Page images and extracted text:
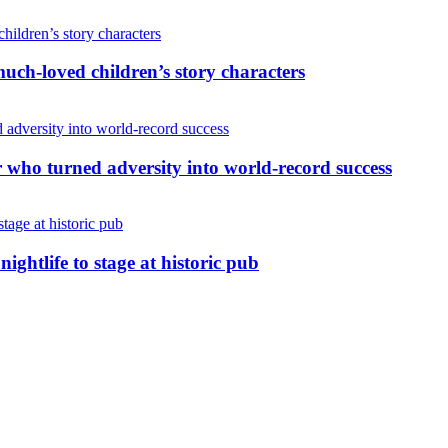
uch-loved children’s story characters
r who turned adversity into world-record success
nightlife to stage at historic pub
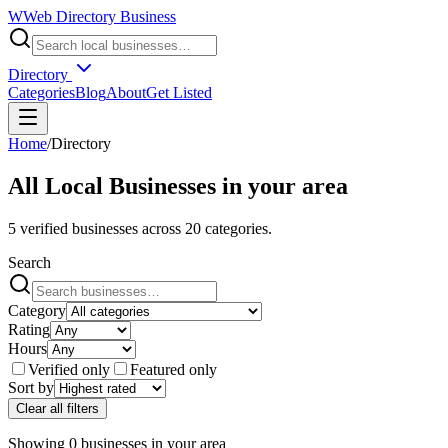
W
Web Directory Business
Directory
Categories
Blog
About
Get Listed
Home
/
Directory
All Local Businesses in
your area
5
verified businesses across
20
categories.
Search
Category
Rating
Hours
Verified only
Featured only
Sort by
Clear all filters
Showing
0
businesses
in
your area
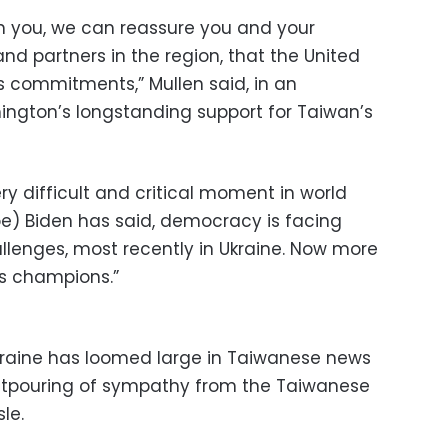
th you, we can reassure you and your
 and partners in the region, that the United
s commitments,” Mullen said, in an
ngton’s longstanding support for Taiwan’s
y difficult and critical moment in world
Joe) Biden has said, democracy is facing
lenges, most recently in Ukraine. Now more
s champions.”
Ukraine has loomed large in Taiwanese news
tpouring of sympathy from the Taiwanese
sle.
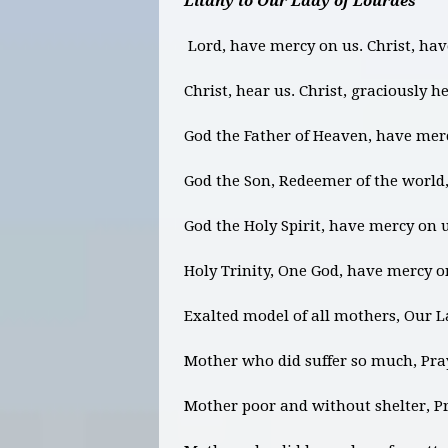
Litany to Our Lady of Lourdes
Lord, have mercy on us. Christ, ha
Christ, hear us. Christ, graciously h
God the Father of Heaven, have mer
God the Son, Redeemer of the world
God the Holy Spirit, have mercy on 
Holy Trinity, One God, have mercy o
Exalted model of all mothers, Our L
Mother who did suffer so much, Pray
Mother poor and without shelter, Pr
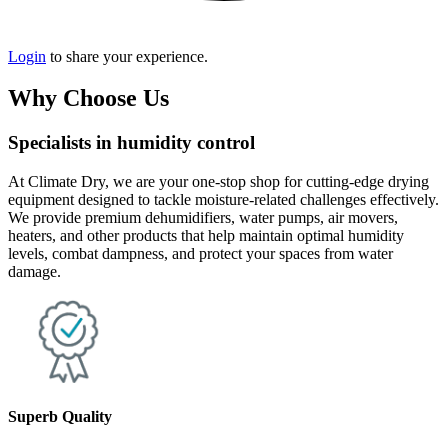
Login
to share your experience.
Why Choose Us
Specialists in humidity control
At Climate Dry, we are your one-stop shop for cutting-edge drying
equipment designed to tackle moisture-related challenges effectively.
We provide premium dehumidifiers, water pumps, air movers,
heaters, and other products that help maintain optimal humidity
levels, combat dampness, and protect your spaces from water
damage.
Superb Quality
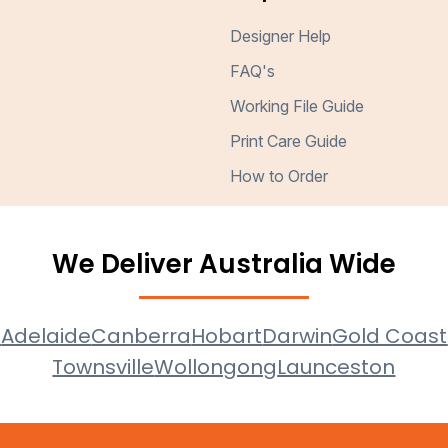
Designer Help
FAQ's
Working File Guide
Print Care Guide
How to Order
We Deliver Australia Wide
e
Adelaide
Canberra
Hobart
Darwin
Gold Coast
Townsville
Wollongong
Launceston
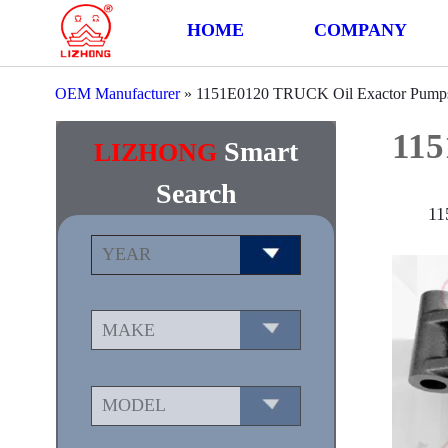
HOME
COMPANY
OEM Manufacturer
»
1151E0120 TRUCK Oil Exactor Pump
115
Smart
LIZHONG
Search
11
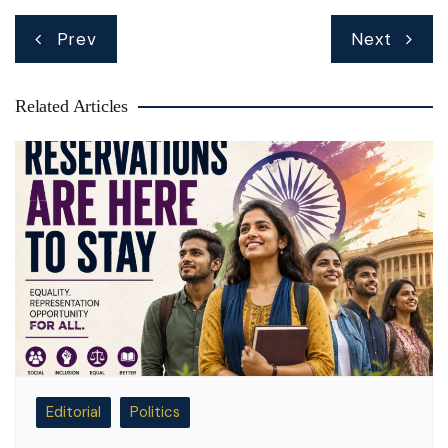
Post
Prev
Next
navigation
Related Articles
Editorial
Politics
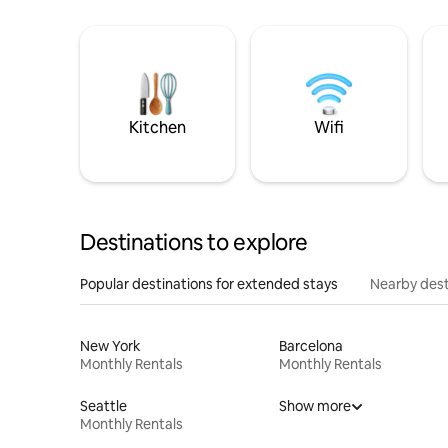
Kitchen
Wifi
Destinations to explore
Popular destinations for extended stays
Nearby dest
New York
Barcelona
Monthly Rentals
Monthly Rentals
Seattle
Show more
Monthly Rentals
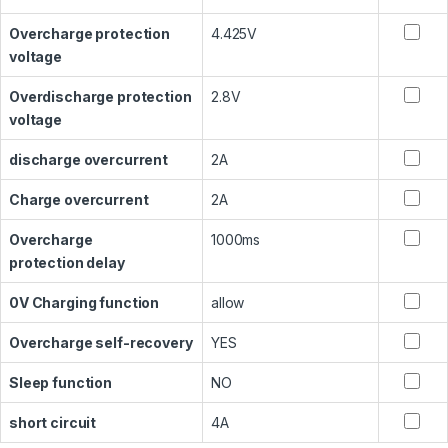
Overcharge protection
4.425V
voltage
Overdischarge protection
2.8V
voltage
discharge overcurrent
2A
Charge overcurrent
2A
Overcharge
1000ms
protection delay
0V Charging function
allow
Overcharge self-recovery
YES
Sleep function
NO
short circuit
4A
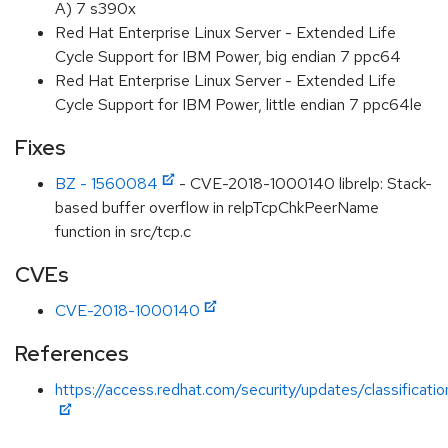
A) 7 s390x
Red Hat Enterprise Linux Server - Extended Life
Cycle Support for IBM Power, big endian 7 ppc64
Red Hat Enterprise Linux Server - Extended Life
Cycle Support for IBM Power, little endian 7 ppc64le
Fixes
BZ - 1560084
- CVE-2018-1000140 librelp: Stack-
based buffer overflow in relpTcpChkPeerName
function in src/tcp.c
CVEs
CVE-2018-1000140
References
https://access.redhat.com/security/updates/classification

- _Problem to work on_: What you return should be the entries from above, unchanged and without their images.

- _Task output_:
uch-loved children’s story characters
r who turned adversity into world-record success
nightlife to stage at historic pub
W
Web Directory Business
Directory
Categories
Blog
About
Get Listed
Home
/
Directory
All Local Businesses in
your area
5
verified businesses across
20
categories.
Search
Category
Rating
Hours
Verified only
Featured only
Sort by
Clear all filters
Showing
0
businesses
in
your area
th you, we can reassure you and your
 and partners in the region, that the United
s commitments,” Mullen said, in an
ngton’s longstanding support for Taiwan’s
y difficult and critical moment in world
Joe) Biden has said, democracy is facing
lenges, most recently in Ukraine. Now more
s champions.”
Ukraine has loomed large in Taiwanese news
tpouring of sympathy from the Taiwanese
sle.
Litany to Our Lady of Lourdes
Lord, have mercy on us. Christ, ha
Christ, hear us. Christ, graciously h
God the Father of Heaven, have mer
God the Son, Redeemer of the world
God the Holy Spirit, have mercy on 
Holy Trinity, One God, have mercy o
Exalted model of all mothers, Our L
Mother who did suffer so much, Pray
Mother poor and without shelter, Pr
Login
to share your experience.
Why Choose Us
Specialists in humidity control
At Climate Dry, we are your one-stop shop for cutting-edge drying
equipment designed to tackle moisture-related challenges effectively.
We provide premium dehumidifiers, water pumps, air movers,
heaters, and other products that help maintain optimal humidity
levels, combat dampness, and protect your spaces from water
damage.
Superb Quality
Designer Help
FAQ's
Working File Guide
Print Care Guide
How to Order
We Deliver Australia Wide
e
Adelaide
Canberra
Hobart
Darwin
Gold Coast
Townsville
Wollongong
Launceston
HOME
COMPANY
OEM Manufacturer
»
1151E0120 TRUCK Oil Exactor Pump
115
Smart
LIZHONG
Search
11
Post
Prev
Next
navigation
Related Articles
Editorial
Politics
Kitchen
Wifi
Destinations to explore
Popular destinations for extended stays
Nearby dest
New York
Barcelona
Monthly Rentals
Monthly Rentals
Seattle
Show more
Monthly Rentals
Overcharge protection
4.425V
voltage
Overdischarge protection
2.8V
voltage
discharge overcurrent
2A
Charge overcurrent
2A
Overcharge
1000ms
protection delay
0V Charging function
allow
Overcharge self-recovery
YES
Sleep function
NO
short circuit
4A
A) 7 s390x
Red Hat Enterprise Linux Server - Extended Life
Cycle Support for IBM Power, big endian 7 ppc64
Red Hat Enterprise Linux Server - Extended Life
Cycle Support for IBM Power, little endian 7 ppc64le
Fixes
BZ - 1560084
- CVE-2018-1000140 librelp: Stack-
based buffer overflow in relpTcpChkPeerName
function in src/tcp.c
CVEs
CVE-2018-1000140
References
https://access.redhat.com/security/updates/classification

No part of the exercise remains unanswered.